Without their mom right there, surprisingly, the two boys seemed to settle down. They leaned over the sides trying to spot fish—or skip rocks or splash each other—I wasn’t totally sure.
I shifted slightly to glance at them, uneasy. “Should they be leaning out that far?”
Noah followed my gaze. “They should be fine,” he murmured, but his eyes stayed on them.
The raft dipped slightly as J.J. shifted his weight.
“Dude, I saw something! An alligator!”
“They don’t have alligators here. You’re making that up!”
I turned to Noah. “Do they?”
“Nope.”
But the boys’ voices kept getting louder as they bickered back and forth.
And then, before anyone could stop it, Kill gave his brother a hard shove.
One second, JJ was on the raft—mouth open, mid-laugh. The next, he was in the water, flailing and shrieking in childish outrage, but once he resurfaced and realized he could float, he started laughing again, kicking off away from the boat, apparently deciding to go for a swim.
“You have got to be kidding me,” Cody murmured, sitting upright, but then he yelled, “Get that kid back in here! There’s a strainer ahead!”
My pulse spiked. Even I knew what that meant. I had actually listened to the safety talk, after all. Strainers were piles of debris, trees and branches and the like, that had gotten caught on something in the river. There were enough gaps to let water pass through, but not larger objects—like people, for example.
A person could become pinned. Dragged under.
I lurched to my knees, eyes searching the water downstream.

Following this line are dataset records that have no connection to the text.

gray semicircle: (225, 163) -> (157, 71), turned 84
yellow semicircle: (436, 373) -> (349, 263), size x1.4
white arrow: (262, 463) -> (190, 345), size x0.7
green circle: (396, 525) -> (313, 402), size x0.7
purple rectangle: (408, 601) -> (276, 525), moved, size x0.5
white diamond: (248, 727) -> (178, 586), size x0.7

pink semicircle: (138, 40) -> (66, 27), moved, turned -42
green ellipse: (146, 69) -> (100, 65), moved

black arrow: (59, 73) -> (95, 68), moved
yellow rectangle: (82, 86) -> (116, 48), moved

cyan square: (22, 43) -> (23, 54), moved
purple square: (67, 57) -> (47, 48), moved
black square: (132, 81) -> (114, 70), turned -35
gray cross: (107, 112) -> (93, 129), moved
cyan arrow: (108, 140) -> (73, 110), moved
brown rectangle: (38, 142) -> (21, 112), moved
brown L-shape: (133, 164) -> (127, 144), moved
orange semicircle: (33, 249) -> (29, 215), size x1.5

And sure enough…
JJ was thrashing playfully, splashing around in the water, clearly enjoying himself—completely oblivious.

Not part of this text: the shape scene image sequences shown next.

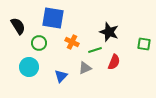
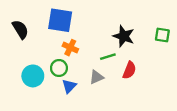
orange cross: (72, 42) -> (70, 48), moved
green circle: (39, 43) -> (59, 68), moved
green square: (144, 44) -> (162, 35), moved

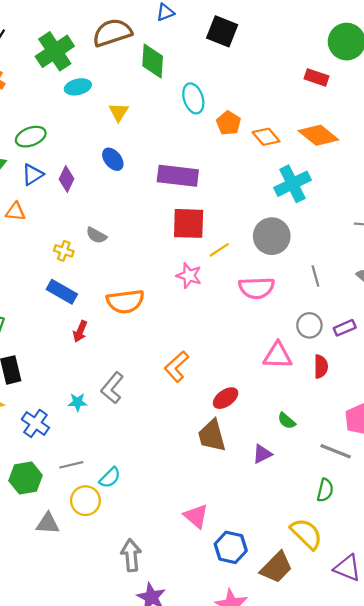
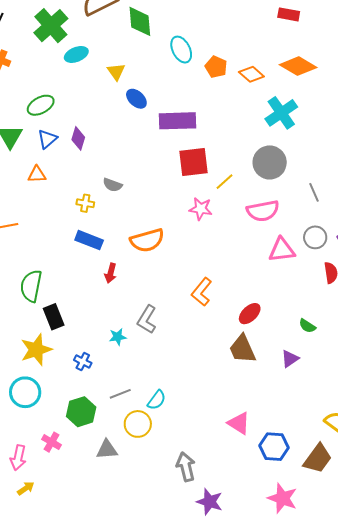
blue ellipse: (113, 159) -> (136, 99), moved
pink triangle: (278, 356) -> (282, 250), moved
blue cross: (35, 423) -> (83, 362), size x0.7

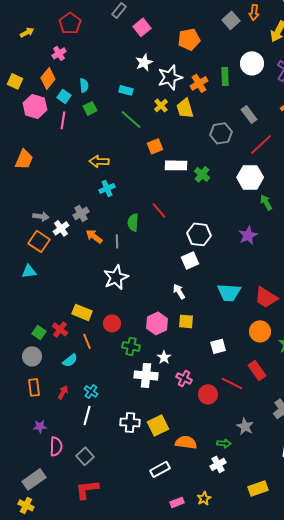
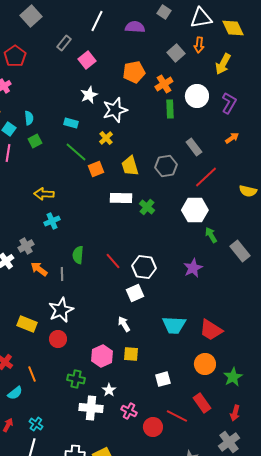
orange cross: (199, 83) -> (164, 84), moved
yellow trapezoid: (185, 108) -> (130, 166), moved
orange square: (155, 146) -> (96, 169), moved
red line: (159, 210) -> (113, 261), moved
yellow rectangle: (82, 312) -> (27, 324), moved
red circle: (112, 323) -> (58, 339), moved

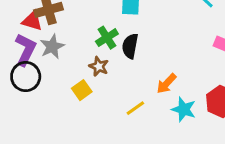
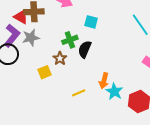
orange arrow: (166, 84) -> (104, 81), turned -42
cyan star: (184, 109) -> (114, 92), moved

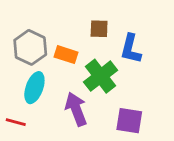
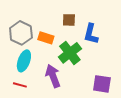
purple square: (129, 121) -> (102, 84), moved
red line: (16, 122) -> (20, 85), moved

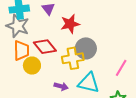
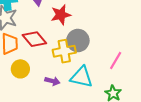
yellow circle: (32, 66) -> (20, 69), moved

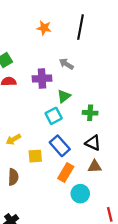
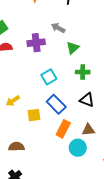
green triangle: (64, 96) -> (73, 48), moved
brown triangle: (95, 166) -> (88, 130), moved
brown semicircle: (13, 177) -> (16, 147), moved, turned -91

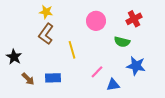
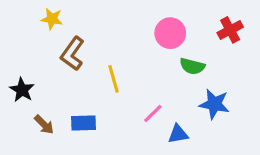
yellow star: (46, 12) -> (52, 19), moved
red cross: (134, 19) -> (230, 30), moved
pink circle: (96, 21) -> (170, 33), moved

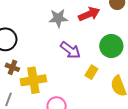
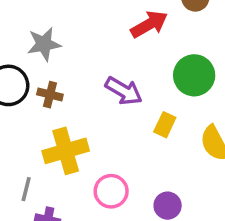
gray star: (58, 18) -> (44, 44), moved
brown cross: (12, 67) -> (50, 95), moved

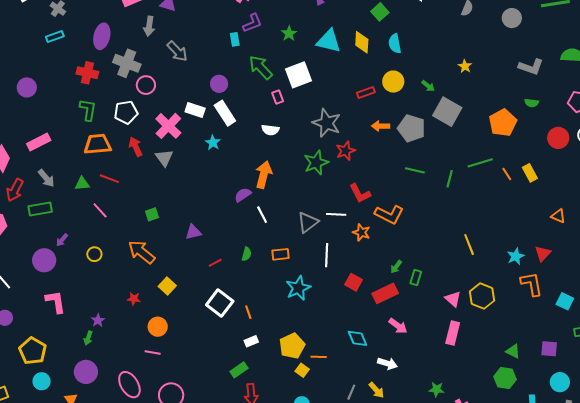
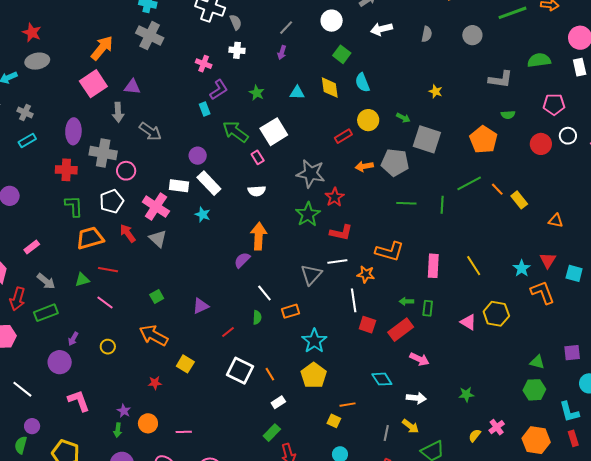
cyan triangle: (329, 41) -> (297, 93), size x0.6
pink rectangle: (39, 142) -> (32, 247), size x0.7
yellow rectangle: (530, 173) -> (519, 200), moved
red L-shape: (360, 193) -> (341, 233), moved, turned -40
white line: (262, 215) -> (264, 293), moved
white line: (327, 255) -> (354, 300), moved
green arrow: (396, 267) -> (406, 301), turned 64
cyan square: (565, 301) -> (574, 273), moved
orange circle: (158, 327) -> (148, 423), moved
pink rectangle: (453, 333) -> (433, 266), moved
yellow pentagon: (292, 346) -> (314, 375), moved
green star: (436, 389) -> (466, 394), moved

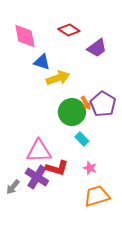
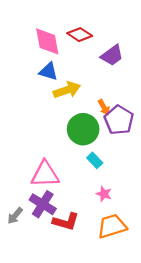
pink diamond: (25, 36) -> (47, 41), moved
orange arrow: (86, 103) -> (104, 107), moved
red L-shape: (57, 168) -> (66, 222), moved

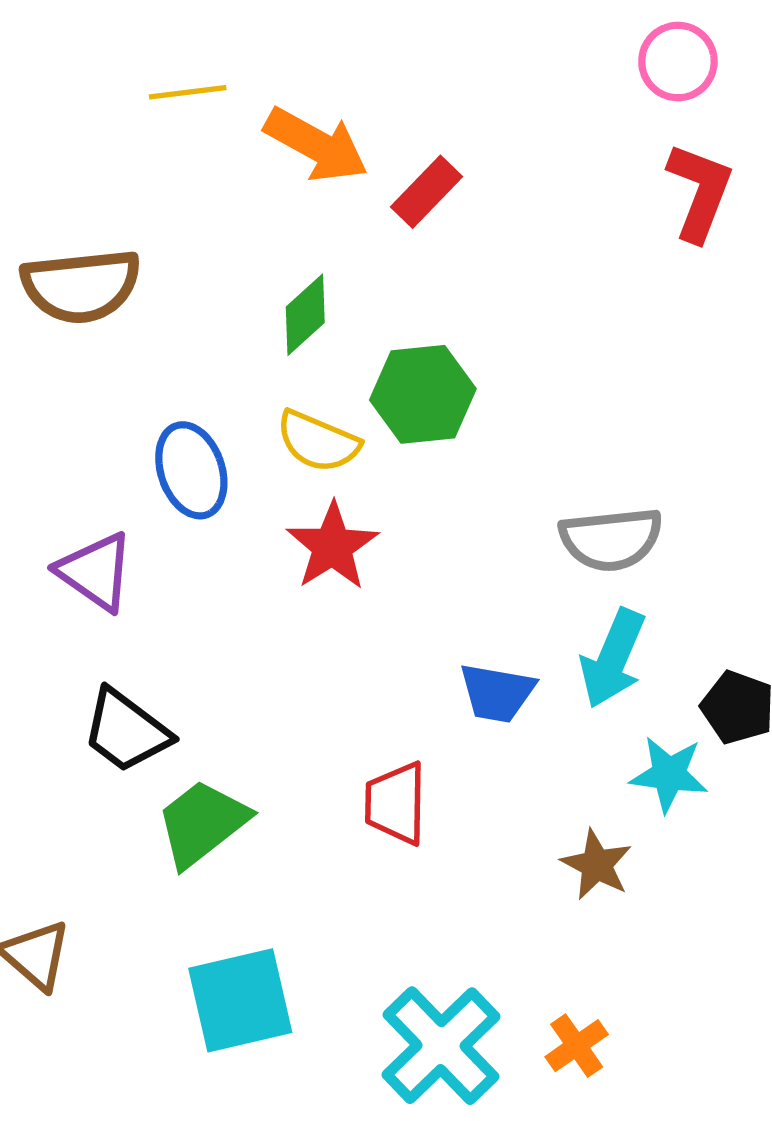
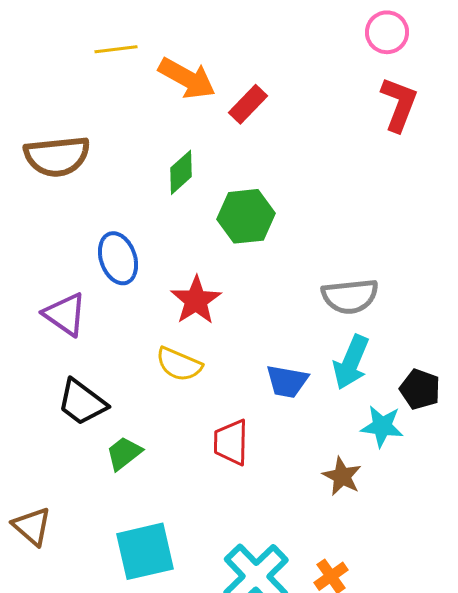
yellow semicircle: (318, 441) -> (179, 364), moved
green trapezoid: (202, 823) -> (124, 453), size x0.7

“He’s laughing,” I said, panic prickling up my spine. “He thinks it’s a game.”
Cody lunged for a throw bag, but Noah was faster.

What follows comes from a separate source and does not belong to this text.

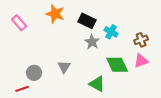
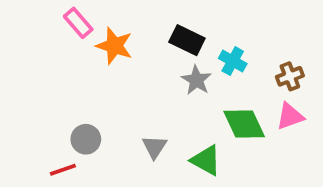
orange star: (55, 14) -> (114, 46), moved
pink rectangle: (19, 23) -> (78, 23), moved
gray triangle: (64, 67) -> (154, 147), moved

“Grab on!” Noah shouted, unspooling the rope and tossing the end toward the boy.
JJ didn’t see it. He was twirling around in the water, just looking up at the sky.
“Damn it,” Noah muttered. And then…
He jumped.
Of course, he would be the one to go in. He was Noah.
I scrambled toward the edge, heart in my throat, watching him slice through the current, straight for JJ, arms powering him forward.
Cody moved to regain control of the oars, because up ahead, the strainer loomed—gnarled branches jutting from the water like a skeletal hand.
JJ was still laughing when Noah reached him, clearly unaware of the danger. But whatever Noah said, JJ listened and started kicking toward the raft like it was all part of the plan.
From there, everything happened really fast. Cody was out of his seat and, with what looked like surprising ease, pulled JJ back up into the boat.
But Noah was still in the water, one arm hooked over the side of the rubber pontoon.
“Hold on, dude!” Cody had taken hold of the oars again.
I reached down and grabbed the shoulders of Noah’s life jacket, kneeling, braced to pull him in.